Jan. 21, the members of Trinity Episcopal Church will hold a special program at 6 p.m. honoring what is known as the “Reconciliation Windows as part of their observance of the church’s yearlong 150th anniversary.
The windows were first stained glass windows installed in the church in 1880, 11 years after the church began, said the Rev. Andy Andrews, Church of the Holy Trinity’s rector.
The congregation, Andrews said, thought the words in that circular window “were a pretty strong sentiment, especially with Vicksburg being in the midst of reconstruction and feelings after the war were still very raw, and that act of reconciliation still has a message that can ring for us today.”
He said the Jan. 21 program will be an opportunity to tell the story of the windows.
Andrews said Jere Nash, a Democrat and political consultant, and Andy Taggart, a Republican, lawyer and Madison County supervisor, will tell stories of Mississippi politics “where people on different sides have joined together and put their differences aside to move forward together, and maybe inspire us in 2020 to have a better sense of how we can carry on a healthy conversation with others, especially politics.”
The men, he said, are friends and have written books on Mississippi politics.
The featured speaker for the program is Bishop Kee Sloan of Alabama, a Vicksburg native who grew up as a member of Holy Trinity.
Andrews said the program begins at 5:15 p.m. with “cornbread and soup,” and then the speakers at 6 p.m.
“Anybody and everybody to whom this sounds interesting is welcome to come.”
The Reconciliation Memorial windows were installed in January 1880, not long before the first worship service in the completed church on Easter Sunday, March 28, 1880.
The windows were the first of an eventual 32 memorial windows in the church, and they represent a very early gesture toward helping heal the sectional divide following the Civil War, though a gesture meaningful at the outset only to certain segments of the population, North and South.
The details of the left tall inner window in the Reconciliation Memorial show the flags, shield and discarded war instruments of the lost Confederacy, while the right inner window shows the flag, shield and war instruments of the restored United States.
Holy Trinity Church was founded in 1869 when 60 individuals, members of first Christ Episcopal Church, Vicksburg’s first Episcopal parish, gathered in the downtown office of a leading physician.
The group had worked for more than a year to start a new parish and received their bishop’s consent.

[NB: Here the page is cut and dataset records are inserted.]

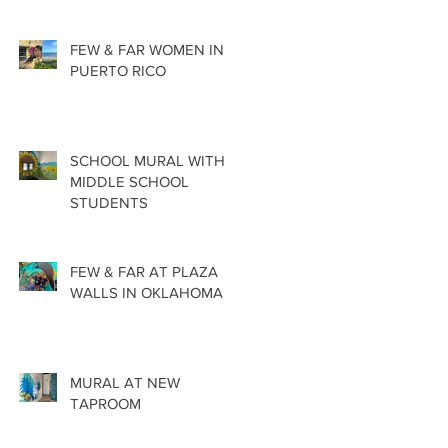
FEW & FAR WOMEN IN
PUERTO RICO
SCHOOL MURAL WITH
MIDDLE SCHOOL
STUDENTS
FEW & FAR AT PLAZA
WALLS IN OKLAHOMA
MURAL AT NEW
TAPROOM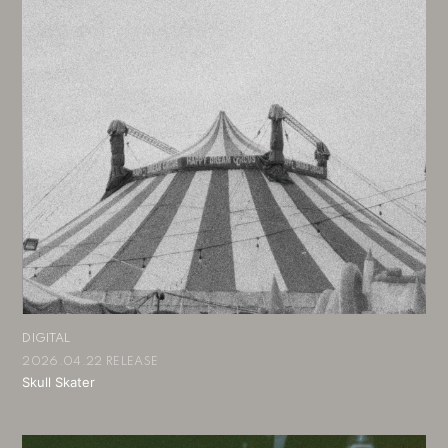
DIGITAL
2026.04.22 RELEASE
Skull Skater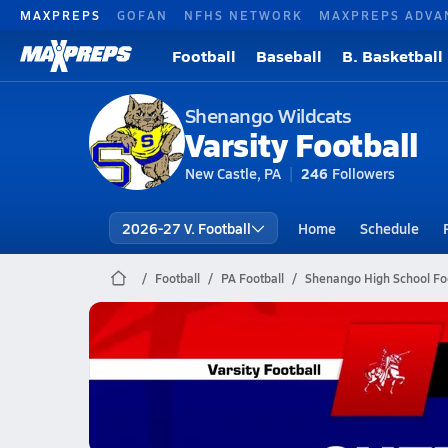
MAXPREPS
GOFAN
NFHS NETWORK
MAXPREPS ADVA
Football
Baseball
B. Basketball
Shenango Wildcats
Varsity Football
New Castle, PA
246
Followers
2026-27 V. Football
Home
Schedule
Football
PA Football
Shenango High School Foo
Shenango Football
09/26 Highlights vs Neshannock
Sep 26, 2025
1.6k Views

The Reconciliation Memorial windows were conceived in the early 1870s by the Rev. Dr. William W. Lord, Holy Trinity’s first rector. Dr. Lord first served at Vicksburg as rector of Christ Church from 1854 to 1863, and with his family lived through the terror and hardships of the 47-day siege that ended July 4, 1863.
He held daily services throughout, despite near-constant shelling that destroyed the rectory and heavily damaged the church. After the city was occupied, he and his family left for a section of the South not yet under Union attack or control.
He served hardship posts for the next two years as rector of Church of the Redeemer, Greensboro, Ga., and Christ Church, Winnsboro, S.C., his congregations being women, children, and the infirm.
At Winnsboro, his family again unhappily found themselves in the path of a Union army, and this time the church was burned.